Tuesday, May 15, 2012

True Sisters by Sandra Dallas

True Sisters explores the lives of four women who, in 1856 as members of the Mormon church, make the arduous 1,300-mile trek from Iowa City to Salt Lake City, pushing handcarts all the way.  One of the women is Nannie Macintosh, travelling with her sister Ella and brother-in-law Andrew.  Nannie is upset to discover that, Levi, the man who broke their engagement, is on the journey with his wife, Patricia.  Anne Sully is pregnant, is not a Mormon and has not made the venture of her own free will.  Her husband, John, sold the successful clothing store her father left them in order to go to Salt Lake City.   Louisa Tanner's husband Thales is a captain, responsible for a hundred people along the way.  However, he starts to let his power go to his head.  Lastly, Jessie Cooper is making the trip with her brothers, Ephraim and Sutter.  Among the women's problems is the fact that the journey leaves late--meaning they'll be travelling in winter weather with carts made of inferior green wood.
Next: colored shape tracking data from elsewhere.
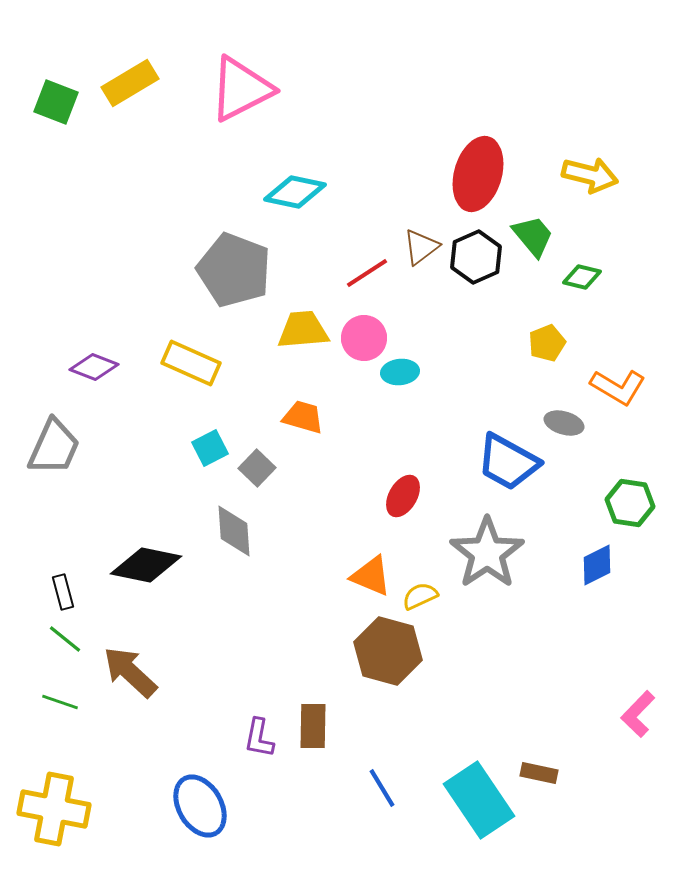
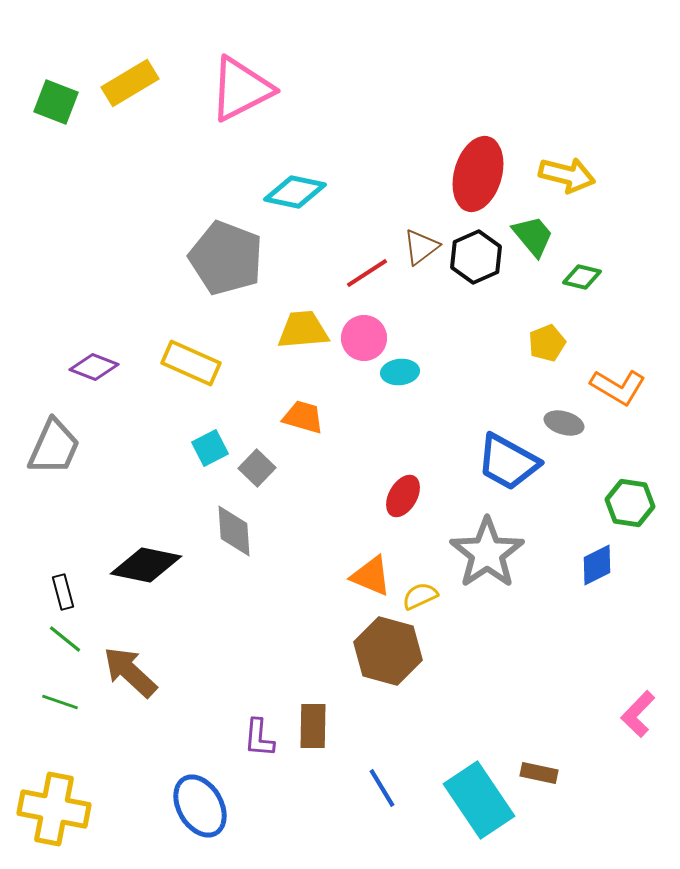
yellow arrow at (590, 175): moved 23 px left
gray pentagon at (234, 270): moved 8 px left, 12 px up
purple L-shape at (259, 738): rotated 6 degrees counterclockwise
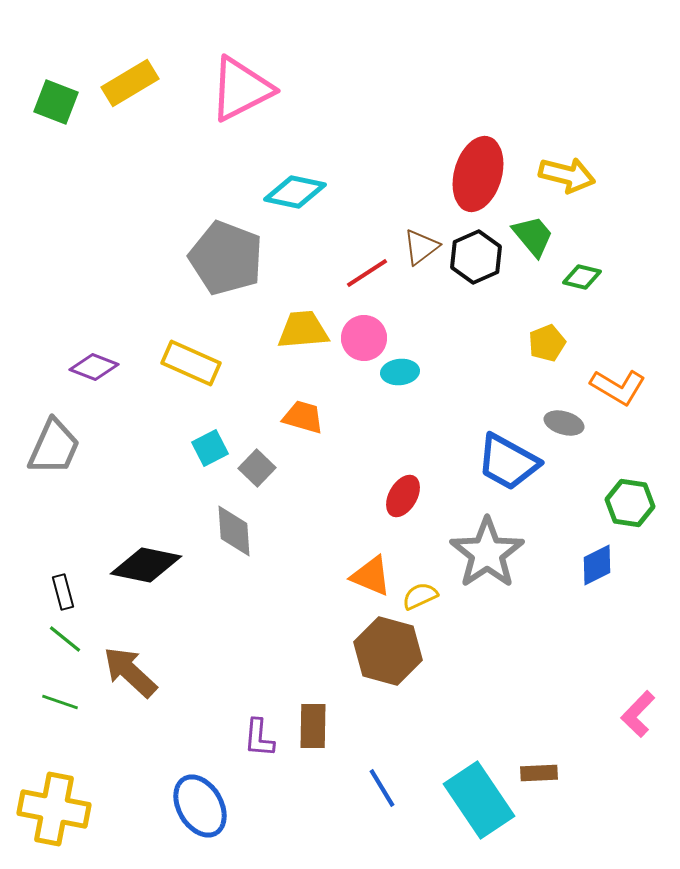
brown rectangle at (539, 773): rotated 15 degrees counterclockwise
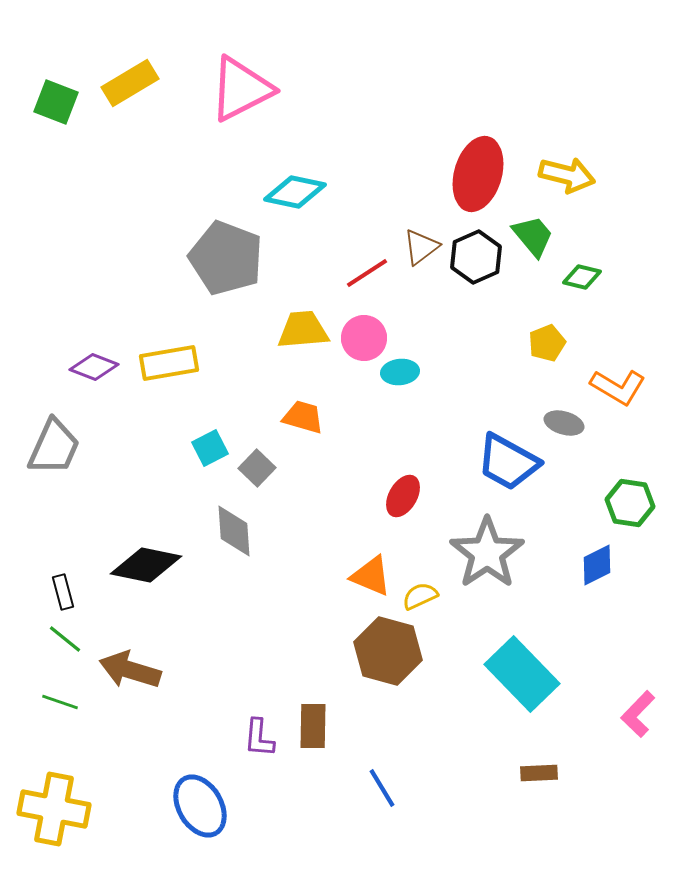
yellow rectangle at (191, 363): moved 22 px left; rotated 34 degrees counterclockwise
brown arrow at (130, 672): moved 2 px up; rotated 26 degrees counterclockwise
cyan rectangle at (479, 800): moved 43 px right, 126 px up; rotated 10 degrees counterclockwise
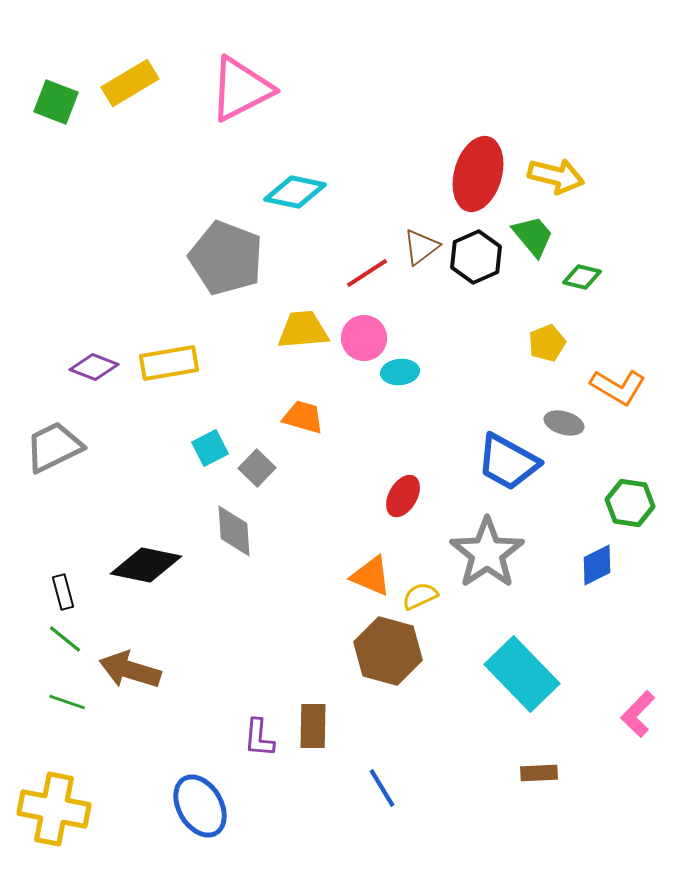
yellow arrow at (567, 175): moved 11 px left, 1 px down
gray trapezoid at (54, 447): rotated 140 degrees counterclockwise
green line at (60, 702): moved 7 px right
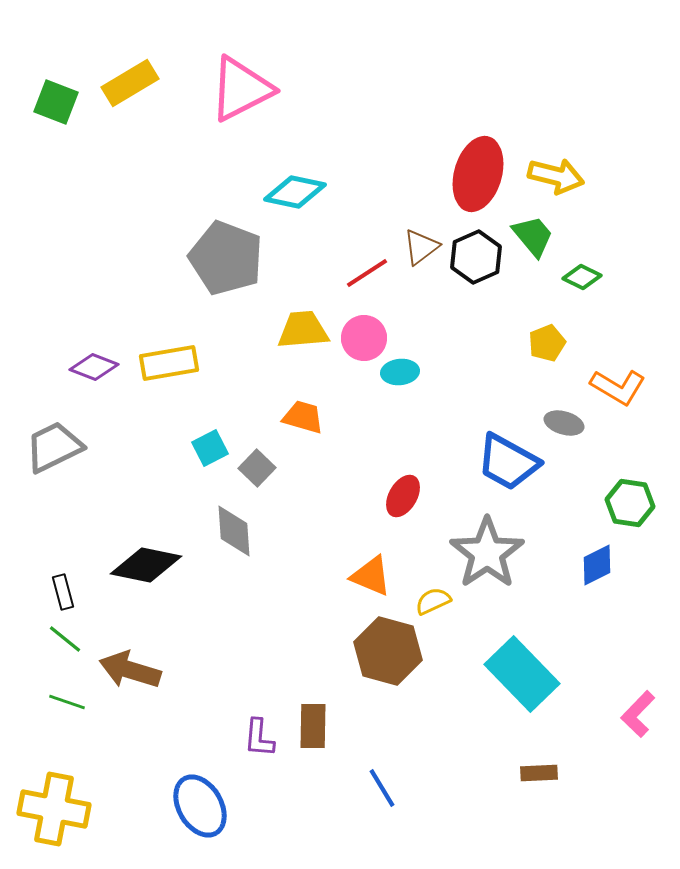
green diamond at (582, 277): rotated 12 degrees clockwise
yellow semicircle at (420, 596): moved 13 px right, 5 px down
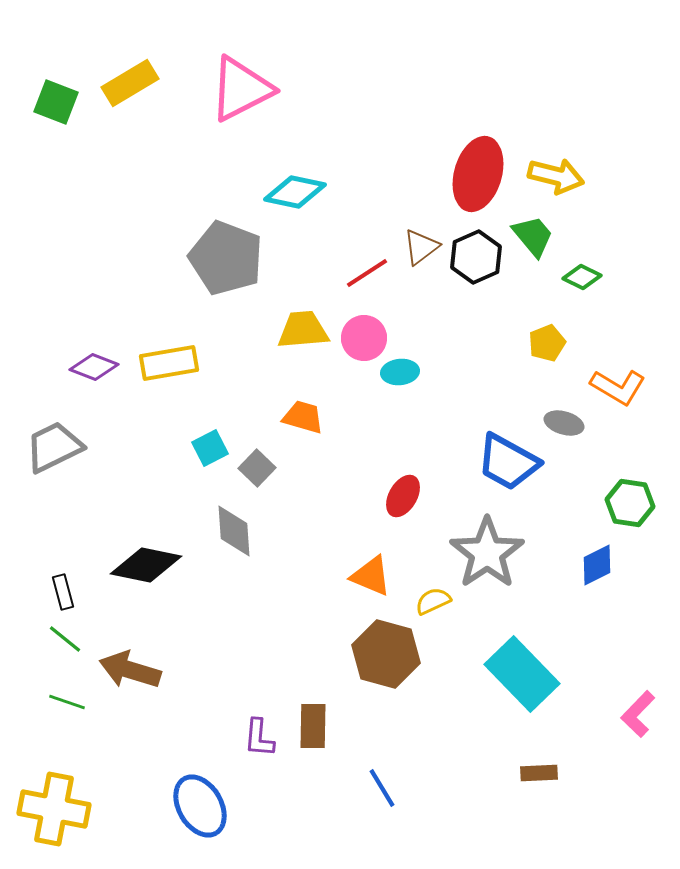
brown hexagon at (388, 651): moved 2 px left, 3 px down
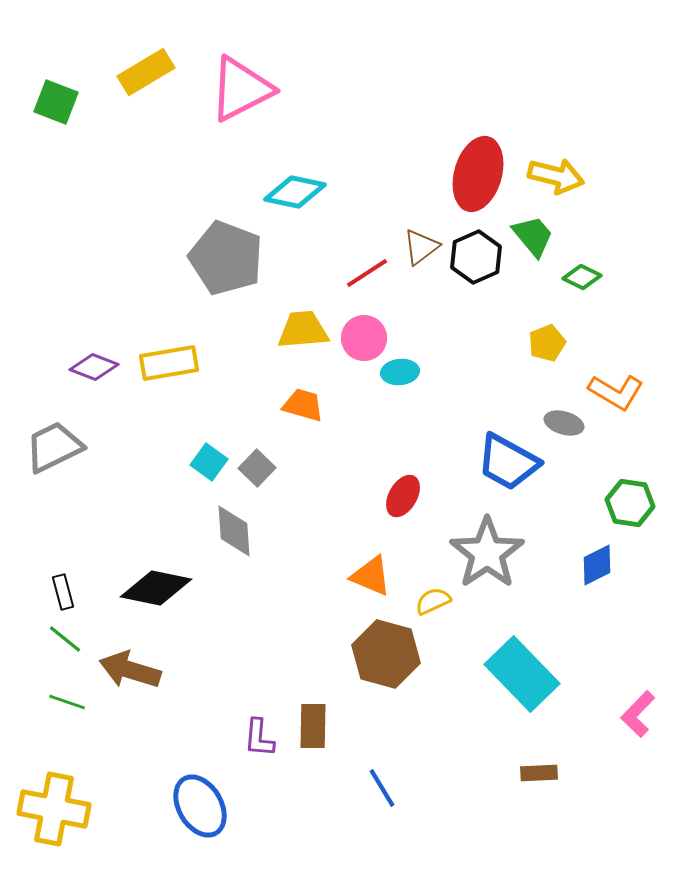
yellow rectangle at (130, 83): moved 16 px right, 11 px up
orange L-shape at (618, 387): moved 2 px left, 5 px down
orange trapezoid at (303, 417): moved 12 px up
cyan square at (210, 448): moved 1 px left, 14 px down; rotated 27 degrees counterclockwise
black diamond at (146, 565): moved 10 px right, 23 px down
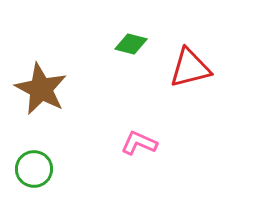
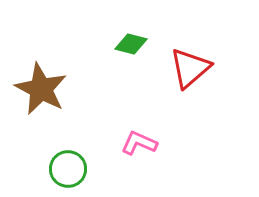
red triangle: rotated 27 degrees counterclockwise
green circle: moved 34 px right
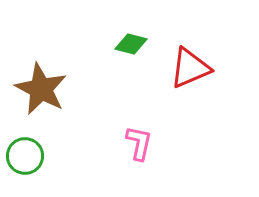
red triangle: rotated 18 degrees clockwise
pink L-shape: rotated 78 degrees clockwise
green circle: moved 43 px left, 13 px up
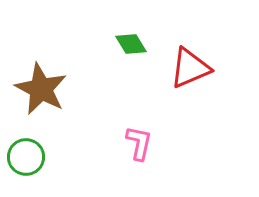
green diamond: rotated 44 degrees clockwise
green circle: moved 1 px right, 1 px down
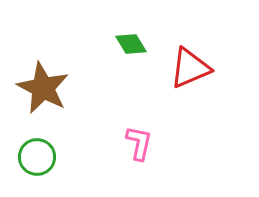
brown star: moved 2 px right, 1 px up
green circle: moved 11 px right
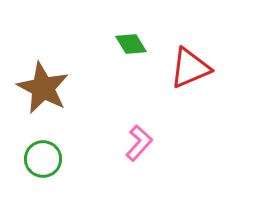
pink L-shape: rotated 30 degrees clockwise
green circle: moved 6 px right, 2 px down
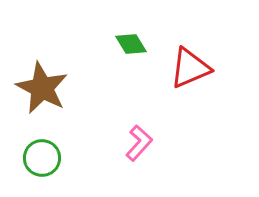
brown star: moved 1 px left
green circle: moved 1 px left, 1 px up
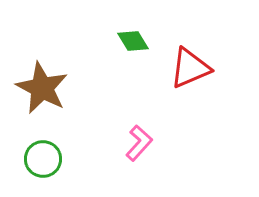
green diamond: moved 2 px right, 3 px up
green circle: moved 1 px right, 1 px down
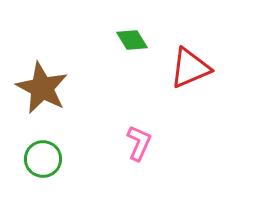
green diamond: moved 1 px left, 1 px up
pink L-shape: rotated 18 degrees counterclockwise
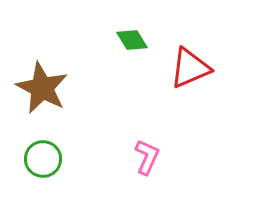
pink L-shape: moved 8 px right, 14 px down
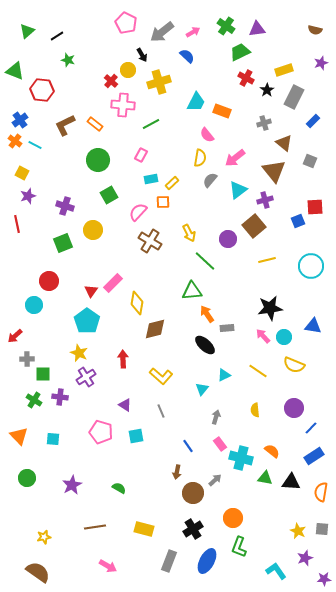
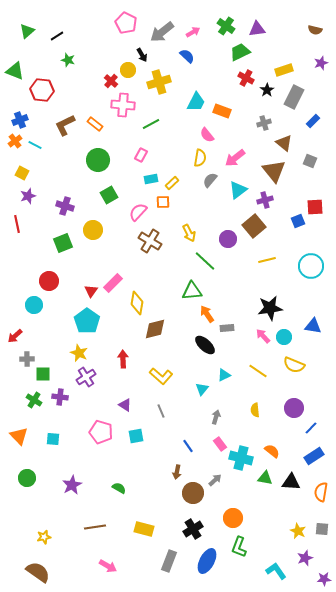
blue cross at (20, 120): rotated 14 degrees clockwise
orange cross at (15, 141): rotated 16 degrees clockwise
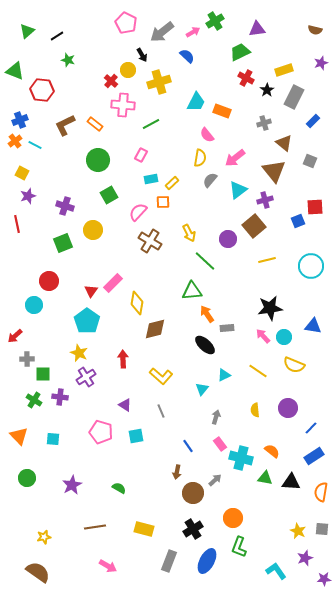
green cross at (226, 26): moved 11 px left, 5 px up; rotated 24 degrees clockwise
purple circle at (294, 408): moved 6 px left
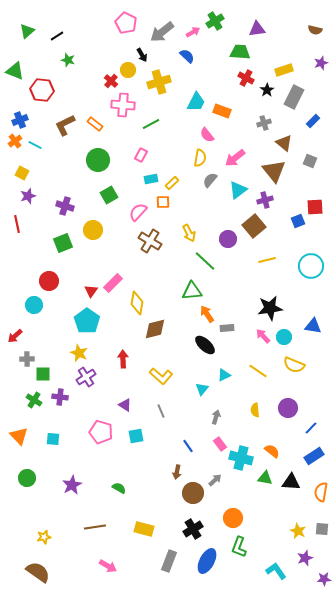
green trapezoid at (240, 52): rotated 30 degrees clockwise
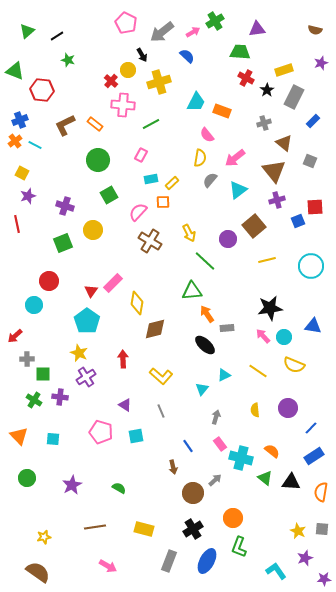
purple cross at (265, 200): moved 12 px right
brown arrow at (177, 472): moved 4 px left, 5 px up; rotated 24 degrees counterclockwise
green triangle at (265, 478): rotated 28 degrees clockwise
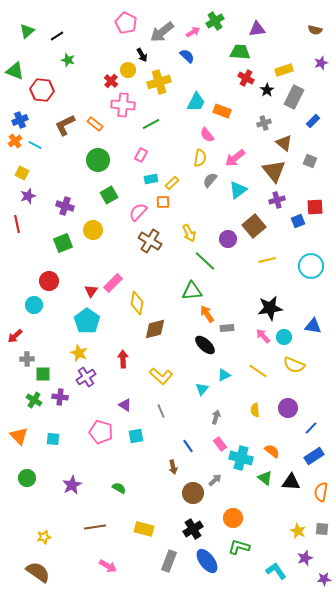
green L-shape at (239, 547): rotated 85 degrees clockwise
blue ellipse at (207, 561): rotated 65 degrees counterclockwise
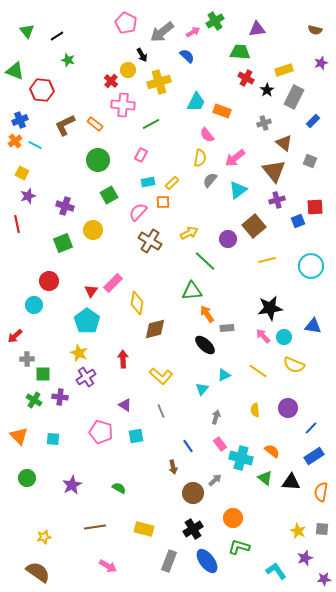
green triangle at (27, 31): rotated 28 degrees counterclockwise
cyan rectangle at (151, 179): moved 3 px left, 3 px down
yellow arrow at (189, 233): rotated 90 degrees counterclockwise
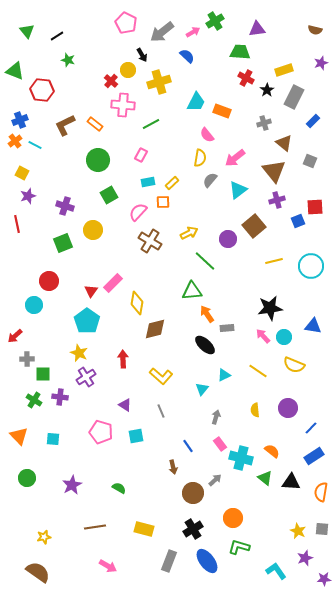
yellow line at (267, 260): moved 7 px right, 1 px down
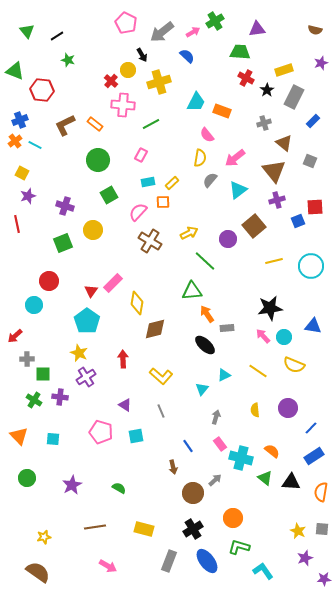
cyan L-shape at (276, 571): moved 13 px left
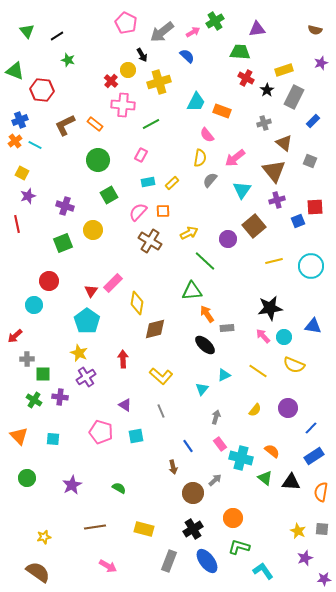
cyan triangle at (238, 190): moved 4 px right; rotated 18 degrees counterclockwise
orange square at (163, 202): moved 9 px down
yellow semicircle at (255, 410): rotated 136 degrees counterclockwise
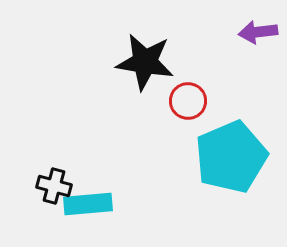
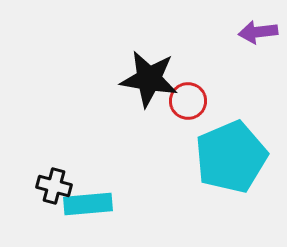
black star: moved 4 px right, 17 px down
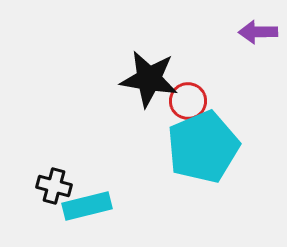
purple arrow: rotated 6 degrees clockwise
cyan pentagon: moved 28 px left, 10 px up
cyan rectangle: moved 1 px left, 2 px down; rotated 9 degrees counterclockwise
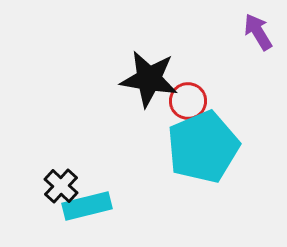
purple arrow: rotated 60 degrees clockwise
black cross: moved 7 px right; rotated 28 degrees clockwise
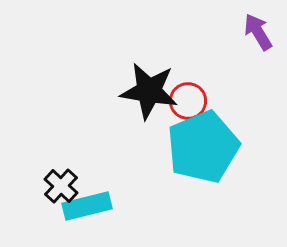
black star: moved 12 px down
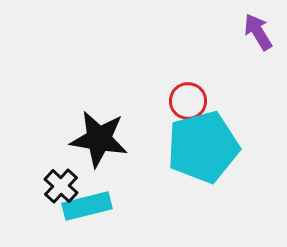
black star: moved 50 px left, 48 px down
cyan pentagon: rotated 8 degrees clockwise
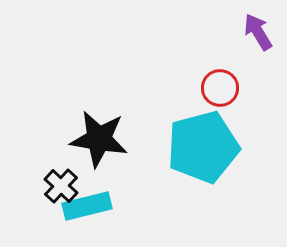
red circle: moved 32 px right, 13 px up
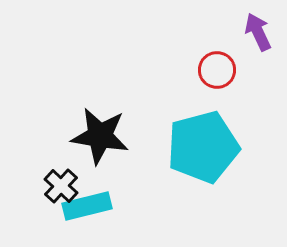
purple arrow: rotated 6 degrees clockwise
red circle: moved 3 px left, 18 px up
black star: moved 1 px right, 3 px up
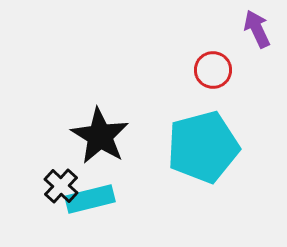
purple arrow: moved 1 px left, 3 px up
red circle: moved 4 px left
black star: rotated 22 degrees clockwise
cyan rectangle: moved 3 px right, 7 px up
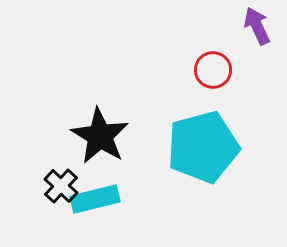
purple arrow: moved 3 px up
cyan rectangle: moved 5 px right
The travelers are also hindered by food shortages and the number of personal items that they have to purge regularly from their carts along the way.  True Sisters is based on the true story of the Martin Handcart Company, of whom over 135 died--making it "single greatest tragedy in the history of American's westward expansion."  In Dallas' deft hands, she humanizes the women and makes the journey come alive for the reader.